A day after a foot overbridge maintained by the Brihanmumbai Municipal Corporation collapsed just outside its headquarters in Mumbai killing six people and injuring 31, politicians have already begun to shift blame.

“Last night, we were not sure if this was our bridge or the Railways’,” said Sujata Sanap, Shiv Sena corporator from Ward 225-A, where the bridge is located. “Now that we know it is ours, we will make sure a criminal investigation is opened against the auditors who misled us. It is important that we have another audit. If the auditor has declared other bridges safe, how can we trust their assessment now?”

The structural audit report was submitted six months ago after a two-year-long exercise that saw an audit of all bridges and skywalks in Mumbai.

The police had filed a preliminary report about the collapse hours after the incident on Thursday evening. They had listed both Brihanmumbai Municipal Corporation and Railway officials as culpable for the deaths. However, on Friday morning, the municipality accepted that the bridge was in their jurisdiction, after which the police removed the names of railway officials from their report.

“Why are you not questioning the executives who sanctioned this report,” asked Arvind Sawant, Shiv Sena Member of Parliament from Mumbai South. “If the audit has said that the bridge is in a good condition, what will we do? These details will come out in the enquiry ordered by the chief minister.”

Passing the buck

For now, however, there is still no clarity about who is to blame.

Sena politicians such as Sanap and Sawant have put the blame on auditors for the report.

Auditor Neeraj Desai told Mumbai Mirror that the corporation had painted the bridge and laid new tiles on it weeks before his audit in December 2016, which meant that his team was unable to inspect cracks. Municipality officials meanwhile have attempted to pass the buck within the department.

The Bharatiya Janata Party, which is ruling the state in alliance with the Shiv Sena, also attempted to evade responsibility for a representative’s controversial comments on a Times Now show on Thursday night.

“A large part of the blame, for want of a better word, was on the pedestrians who did not pay heed, knowing there was…,” said Sanju Verma, whose Twitter bio says she is the chief spokesperson of the party’s “intellectual cell”. She was cut off at this point by anchor Navika Kumar.

On Friday, the party attempted to distance itself from Verma’s comments after outrage on social media.

“Sanju Verma is not an authenticated BJP spokesperson,” said Madhav Bhandari, chief spokesperson for the Bharatiya Janata Party in Maharashtra. “I am heading this cell in Maharashtra. She gave her personal opinion.”

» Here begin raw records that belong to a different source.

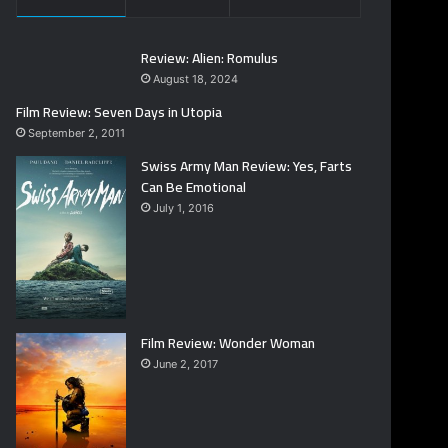
Review: Alien: Romulus
August 18, 2024
Film Review: Seven Days in Utopia
September 2, 2011
Swiss Army Man Review: Yes, Farts
Can Be Emotional
July 1, 2016
Film Review: Wonder Woman
June 2, 2017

When pushed for details, Bhandari admitted that Verma had been inducted on list of panellists for television news shows in Mumbai, but that she was not an official spokesperson. He added that the Mumbai cell of the party will take action against her.

Bhandari said bridge audits will not be a major issue for the BJP in the coming Lok Sabha elections. “This is an issue of the corporation so we will discuss this in our campaigns at the corporation level,” Bhandari said. “This is not related with the Lok Sabha elections.”

Calls for accountability

Meanwhile, Opposition party members have called for accountability to be fixed on the corporation.

“This is full negligence,” said Nawab Malik, spokesperson for the Nationalist Congress Party. “After the Bhopal tragedy, the head of the institution has been charged with Section 304 [culpable homicide] if people die in industrial accidents. If this can happen for the private sector, why not for the government? Until this is done, people will continue to die.”

Milind Deora, who will contest for the Congress in Mumbai South in the coming Lok Sabha elections, also demanded accountability. “Accountability has to be fixed, whether it is officers or the auditors,” said Deora. “If officials have appointed shoddy auditors, what is the value of an audit? And if the auditor says a bridge is unsafe and it is not repaired in record time, those officers too should be punished.”

Deora plans to focus local issues such as infrastructure in his coming campaign.

“I have always believed that good quality MPs have the power to influence decisions even at a local level,” Deora said. “But unless we change the structure of government and have a directly elected mayor, nobody is in charge or will be held responsible for Mumbai’s crumbling infrastructure.”

Even Sawant conceded the much-discussed problem with Mumbai’s administration, though he said that he would not build his Lok Sabha campaign over an “accident”.

“You should ask the government why there are so many authorities,” Sawant said. “This is the problem in Mumbai. You have the [Mumbai Metropolitan Region Development Authority], [Mumbai Metro Rail Corporation Limited], [Mumbai Port Trust], [Maharashtra Housing and Development Authority] and more. If there are so many authorities, where will the corporation have any power?”